• Try it
What you print should match the entries exactly, only without the pictures.

(Transcribed page contents)
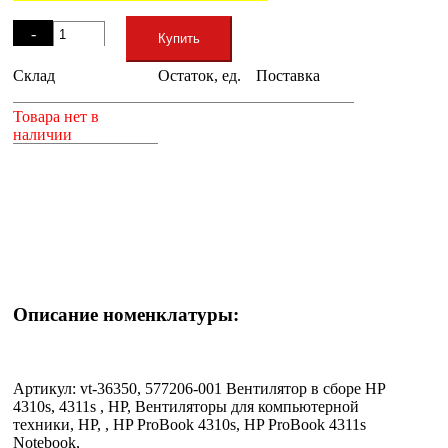
Остаток
-
Купить
Склад
Остаток, ед.
Поставка
+
Товара нет в
наличии
Описание номенклатуры:
Артикул: vt-36350, 577206-001 Вентилятор в сборе HP
4310s, 4311s , HP, Вентиляторы для компьютерной
техники, HP, , HP ProBook 4310s, HP ProBook 4311s
Notebook,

• Task output
Остаток
-
Купить
Склад
Остаток, ед.
Поставка
+
Товара нет в
наличии
Описание номенклатуры:
Артикул: vt-36350, 577206-001 Вентилятор в сборе HP
4310s, 4311s , HP, Вентиляторы для компьютерной
техники, HP, , HP ProBook 4310s, HP ProBook 4311s
Notebook,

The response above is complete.